To block the intestinal organoid samples, add 10%secondary antibody species serum to PBS. Pellet the organoids at 1, 000 g for five minutes and remove the supernatant. Add one milliliter blocking solution to each sample to be incubated in the different antibodies.

Then, incubate the samples and blocking solution on a tube rotator at room temperature for one hour. Next, dilute the primary antibodies in PBS containing 10%serum and 0.1%detergent. Then, after spinning the samples and removing the blocking solution, use the primary antibody solution to resuspend the organoid pellet.

Rotate the tubes at 20 RPM and four degrees Celsius overnight to keep the organoids in suspension. The following day, bring the samples back to room temperature on the tube rotator for one hour. After spinning the sample, remove the primary antibody solution, add one milliliter of washing solution to each tube and resuspend the organoid pellets.

Then, immediately remove the solution by centrifugation. Add one milliliter of fresh wash solution and mix the cells on a tube rotator at 20 RPM for two hours. Next, dilute the secondary antibodies in PBS with 1%serum and 0.1%detergent.

Then, after pelleting the tissue, resuspend the pellets in 200 microliters of secondary antibody solution. Incubate the tubes on a tube rotator at room temperature for one hour. After spinning and removing the supernatant, resuspend the pellet in wash solution and immediately centrifuge the samples to pellet the organoids.

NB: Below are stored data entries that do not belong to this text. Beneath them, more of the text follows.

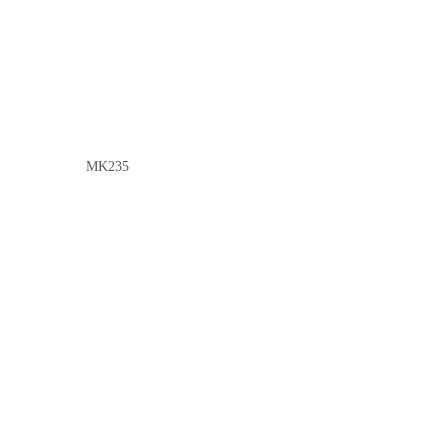
MK235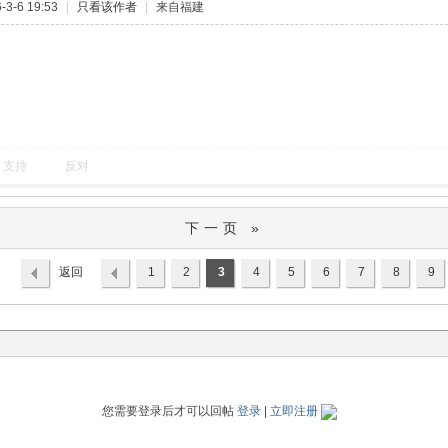
3-6 19:53
|
只看该作者
|
来自福建
支持
反对
下一页 »
返回
1
2
3
4
5
6
7
8
9
列表
您需要登录后才可以回帖
登录
|
立即注册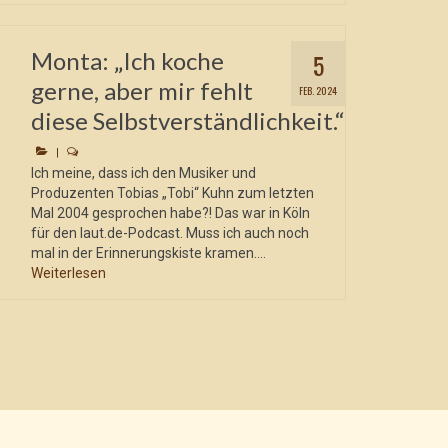
Monta: „Ich koche
5
gerne, aber mir fehlt
FEB. 2024
diese Selbstverständlichkeit.“
|
Ich meine, dass ich den Musiker und
Produzenten Tobias „Tobi“ Kuhn zum letzten
Mal 2004 gesprochen habe?! Das war in Köln
für den laut.de-Podcast. Muss ich auch noch
mal in der Erinnerungskiste kramen....
Weiterlesen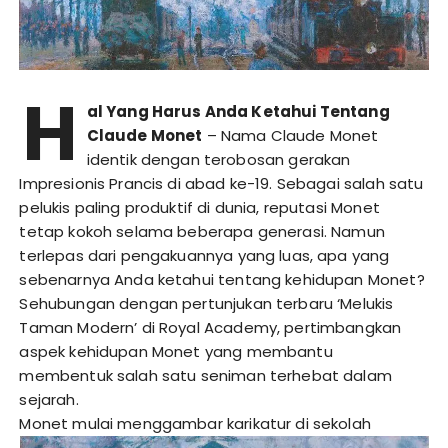
H
al Yang Harus Anda Ketahui Tentang
Claude Monet
– Nama Claude Monet
identik dengan terobosan gerakan
Impresionis Prancis di abad ke-19. Sebagai salah satu
pelukis paling produktif di dunia, reputasi Monet
tetap kokoh selama beberapa generasi. Namun
terlepas dari pengakuannya yang luas, apa yang
sebenarnya Anda ketahui tentang kehidupan Monet?
Sehubungan dengan pertunjukan terbaru ‘Melukis
Taman Modern’ di Royal Academy, pertimbangkan
aspek kehidupan Monet yang membantu
membentuk salah satu seniman terhebat dalam
sejarah.
Monet mulai menggambar karikatur di sekolah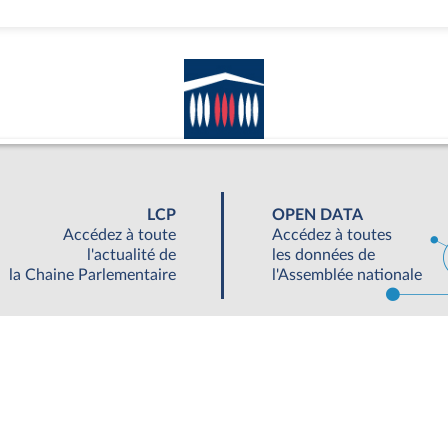
LCP
OPEN DATA
Accédez à toute
Accédez à toutes
l'actualité de
les données de
la Chaine Parlementaire
l'Assemblée nationale
UNE SEMAINE À L'ASSEMBLÉE
S'ABONNER À UN SERVICE
OUTIL
©Tous droits réservés Assemblée nationale 2019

Then, remove the supernatant and resuspend the pellet in one milliliter of fresh wash solution. Mix the samples on a tube rotator at room temperature for 1.5 to two hours, changing the wash solution every 20 to 30 minutes as previously described. To mount the organoids, after spinning and removing all the wash solution, add two drops of hard-setting mounting medium with antifade reagent to the pellet.

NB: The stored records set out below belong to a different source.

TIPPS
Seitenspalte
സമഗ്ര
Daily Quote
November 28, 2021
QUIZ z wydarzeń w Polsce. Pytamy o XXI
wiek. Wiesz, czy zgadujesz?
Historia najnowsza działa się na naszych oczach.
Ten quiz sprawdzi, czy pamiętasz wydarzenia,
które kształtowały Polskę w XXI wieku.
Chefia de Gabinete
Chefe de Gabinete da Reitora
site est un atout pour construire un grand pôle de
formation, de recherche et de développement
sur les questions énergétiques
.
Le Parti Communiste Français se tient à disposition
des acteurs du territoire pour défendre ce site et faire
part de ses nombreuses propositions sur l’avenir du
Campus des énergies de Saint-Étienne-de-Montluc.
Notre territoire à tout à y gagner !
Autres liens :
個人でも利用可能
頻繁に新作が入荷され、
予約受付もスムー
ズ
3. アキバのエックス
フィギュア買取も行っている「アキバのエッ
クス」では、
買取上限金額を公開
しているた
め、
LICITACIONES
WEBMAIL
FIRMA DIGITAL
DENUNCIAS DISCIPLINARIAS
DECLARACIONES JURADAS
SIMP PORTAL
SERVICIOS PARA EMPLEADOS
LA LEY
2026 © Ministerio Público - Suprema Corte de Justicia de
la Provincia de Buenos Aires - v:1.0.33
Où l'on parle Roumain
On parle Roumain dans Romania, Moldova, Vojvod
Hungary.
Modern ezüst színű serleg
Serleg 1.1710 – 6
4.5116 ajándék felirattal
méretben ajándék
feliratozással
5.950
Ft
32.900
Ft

Cut the end of a P200 micropipette and carefully resuspend the pellet in the mounting medium. When resuspending fixed and stained organoids in mounting medium, be careful not to introduce any bubbles. If bubbles are present, allow them to float to the surface and then avoid transferring them to the slide.

Use the micropipette to dispense the organoids with mounting medium in a line along the center of a microscope slide. Then, carefully place a cover glass over the top and avoid generating bubbles. Place the glass slide in a slide book and store in a fridge overnight for the mounting medium to set before analyzing on a confocal microscope.

Shown here are images from fraction two of isolated small intestine tissue containing both villi and crypts and a sample from fraction three containing mainly crypts. As seen in these images, good preservation and labeling of microtubules and actin in both villi and crypts was achieved with the formaldehyde methanol fixation and immunolabeling protocol described in this video. Small intestinal organoids were generated and grown in basement matrix for three weeks or longer, then isolated as demonstrated in this video.

The differentiated cells within the organoid villus domains contain stable apicobasal microtubules that were well labeled in most cases. EB1 could also be seen along the microtubule lattice. Shown here is an organoid at the cyst stage and at an early stage of crypts development.

Both samples were fixed in formaldehyde methanol and immunolabeled for microtubules and ninein, which demonstrates good microtubule preservation and labeling at apical non-centrosomal microtubule organizing centers. Once mastered, this technique can be performed with multiple samples and over two days. While attempting this procedure, it is important to carefully scrape wells when collecting organoids to avoid disrupting their 3D structure.

Also, be careful when adding or removing solutions to prevent the loss of organoids throughout the staining procedure. After watching this video, you should have a good understanding of how to fix, immunolabel and mount isolated organoids and other epithelial structures such as intestinal crypts. Don't forget that working fixative reagents in this procedure can be extremely hazardous.

Risk assessments of this procedure should be performed and appropriate containment measures and PPE should always be taken while performing this procedure.